Auf der Webseite des AUfrufs wird empfohlen, Fragen zu stellen an sciencemarchgermany@gmail.com

Hier noch ein Leserbrief aus den heutigen NachDenkSeiten:

Sehr geehrter Herr Müller,

bezugnehmend auf Ihren gestrigen Beitrag über den „March For Science“ am 22.04. kann ich Ihnen zu Hundertprozent zustimmen!

Ich arbeite selbst an einem Forschungszentrum und bin umgeben von Personen, für die die Wissenschaft alles bedeutet. Vor einigen Wochen wurden auf einer internen Betriebsversammlung zwei Kampagnen vorgestellt und an die Leute herangetragen, wo bei mir alle Alarmglocken angingen. Die erste Kampagne war „Pulse of Europe“, wo ich sofort in die Runde entgegnete, dass es sich dabei um eine PR-Kampagne mit neoliberalen Interessen handelt. Die zweite war eben dieser „March For Science“, von der ich davor noch nichts gehört hatte, die mir aber unbewusst irgendwie Bauchschmerzen bereitete, vielleicht weil es so viele Ähnlichkeiten zu „Pulse of Europe“ gibt? Stammen am Ende sogar beide aus ein und derselben PR-Schmiede?

Als ich mir das Programm zum MOS ansah, verstärkte sich mein schlechtes Bauchgefühl, auch aufgrund der massiv vorangetriebenen Kampagne. Zumal die Initiatoren die Wissenschaft extrem hochheben, ja in einer Weise derart erhöhen, wie man das nur von Religionen und Sekten kennt. Sie werfen irgendwelchen Gegnern (die sie nie klar benennen) vor, mit alternativen Fakten hausieren zu gehen, ohne dass sie, wie Sie das in Ihrem Artikel taten, Ross und Reiter beim Namen nennen. Meinem Erachten nach soll diese Kampagne als Tiefenindoktrination wirken, genauso wie das Professor Mausfeld in seinem letzten Vortrag beim IPPNW dargestellt hat. Die Wissenschaft als Entität, die schon als Art Apotheose angesehen werden muss, soll nicht kritisiert werden, wobei sich dies wie bei einer Art Symbiose mit der herrschenden Meinung der Eliten deckt.
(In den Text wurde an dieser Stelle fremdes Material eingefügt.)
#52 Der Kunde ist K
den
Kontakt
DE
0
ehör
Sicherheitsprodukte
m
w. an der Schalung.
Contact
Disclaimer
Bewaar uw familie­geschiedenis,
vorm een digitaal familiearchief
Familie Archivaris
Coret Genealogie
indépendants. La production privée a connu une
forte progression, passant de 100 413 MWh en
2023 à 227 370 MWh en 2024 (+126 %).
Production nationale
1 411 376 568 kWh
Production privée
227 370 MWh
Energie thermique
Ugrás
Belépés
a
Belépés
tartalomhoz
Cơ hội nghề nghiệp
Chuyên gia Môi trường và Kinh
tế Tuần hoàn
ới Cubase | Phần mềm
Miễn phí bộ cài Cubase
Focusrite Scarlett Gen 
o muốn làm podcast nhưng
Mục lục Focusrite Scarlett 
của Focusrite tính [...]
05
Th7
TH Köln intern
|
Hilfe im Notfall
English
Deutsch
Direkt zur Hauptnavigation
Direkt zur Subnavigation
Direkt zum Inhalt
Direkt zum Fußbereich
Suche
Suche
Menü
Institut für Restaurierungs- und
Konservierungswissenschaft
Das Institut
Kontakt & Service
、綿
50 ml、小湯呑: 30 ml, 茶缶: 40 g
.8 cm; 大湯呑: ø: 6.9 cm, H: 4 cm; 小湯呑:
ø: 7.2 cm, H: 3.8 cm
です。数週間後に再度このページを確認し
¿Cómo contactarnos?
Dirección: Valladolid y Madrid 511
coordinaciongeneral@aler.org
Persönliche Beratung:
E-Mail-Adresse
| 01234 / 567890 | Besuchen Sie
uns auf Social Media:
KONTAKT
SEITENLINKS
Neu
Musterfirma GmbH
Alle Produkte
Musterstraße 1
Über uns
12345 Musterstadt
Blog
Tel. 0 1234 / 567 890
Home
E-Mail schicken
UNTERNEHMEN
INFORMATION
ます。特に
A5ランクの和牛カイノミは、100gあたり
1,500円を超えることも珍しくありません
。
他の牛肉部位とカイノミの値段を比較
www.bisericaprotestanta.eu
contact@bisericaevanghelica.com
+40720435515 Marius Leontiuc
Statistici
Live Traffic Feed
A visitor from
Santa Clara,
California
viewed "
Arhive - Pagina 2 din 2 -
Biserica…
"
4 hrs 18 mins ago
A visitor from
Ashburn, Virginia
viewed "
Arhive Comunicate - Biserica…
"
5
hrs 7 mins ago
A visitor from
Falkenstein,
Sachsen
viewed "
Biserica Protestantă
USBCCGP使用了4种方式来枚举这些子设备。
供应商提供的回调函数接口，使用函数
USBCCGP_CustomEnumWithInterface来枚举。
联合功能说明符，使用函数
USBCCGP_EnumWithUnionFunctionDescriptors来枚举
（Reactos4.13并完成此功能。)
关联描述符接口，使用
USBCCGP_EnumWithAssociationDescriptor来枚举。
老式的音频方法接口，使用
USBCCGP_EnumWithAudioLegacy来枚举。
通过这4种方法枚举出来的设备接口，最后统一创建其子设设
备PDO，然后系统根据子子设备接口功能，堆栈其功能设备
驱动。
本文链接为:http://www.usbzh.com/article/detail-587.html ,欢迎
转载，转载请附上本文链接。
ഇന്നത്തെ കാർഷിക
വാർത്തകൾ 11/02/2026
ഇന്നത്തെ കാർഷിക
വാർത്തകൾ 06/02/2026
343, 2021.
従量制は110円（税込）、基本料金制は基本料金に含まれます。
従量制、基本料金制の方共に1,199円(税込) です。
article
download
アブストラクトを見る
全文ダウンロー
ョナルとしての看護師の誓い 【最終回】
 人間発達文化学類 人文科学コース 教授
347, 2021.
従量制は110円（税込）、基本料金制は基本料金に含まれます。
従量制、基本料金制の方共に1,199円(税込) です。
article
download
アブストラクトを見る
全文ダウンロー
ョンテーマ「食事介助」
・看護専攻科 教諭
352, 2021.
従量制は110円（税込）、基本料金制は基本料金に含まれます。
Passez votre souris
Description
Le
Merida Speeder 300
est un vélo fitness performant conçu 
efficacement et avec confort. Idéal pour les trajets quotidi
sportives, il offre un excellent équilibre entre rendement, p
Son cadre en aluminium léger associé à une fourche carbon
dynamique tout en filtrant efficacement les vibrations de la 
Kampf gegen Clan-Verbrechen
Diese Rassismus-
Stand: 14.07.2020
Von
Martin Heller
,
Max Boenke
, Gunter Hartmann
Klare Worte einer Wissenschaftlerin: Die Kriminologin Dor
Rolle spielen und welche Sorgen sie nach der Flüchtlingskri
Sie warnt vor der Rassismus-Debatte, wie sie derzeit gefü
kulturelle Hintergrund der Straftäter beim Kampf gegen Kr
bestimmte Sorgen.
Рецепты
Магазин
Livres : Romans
Die Eliten und die ihnen hörigen Medien verlieren die Deutungshoheit gegenüber dem Volk, der Mehrheit der Menschen. Das was der Mainstream als Nachricht verkauft, soll die ganze und alleinige Wahrheit repräsentieren, jedes Abweichende ist Fake News, Populismus oder Verschwörungstheorie. Und genau in dieselbe Kerbe schlägt der „March For Science“, was meiner Meinung nach kein Zufall ist! Diese Initiative wirft anderen vor, mit Meinungen zu hantieren, alternative Fakten zu präsentieren und somit unwissenschaftlich zu sein. Doch dabei strotzt selbst das Programm des MOS vor Unwissenschaftlichkeit, dass einem wissenschaftlich interessierten Menschen nur noch die Haare zu Berge stehen!! Dazu einige kleine Beispiele. Basis ist dabei die folgende Crowdfunding-Seite.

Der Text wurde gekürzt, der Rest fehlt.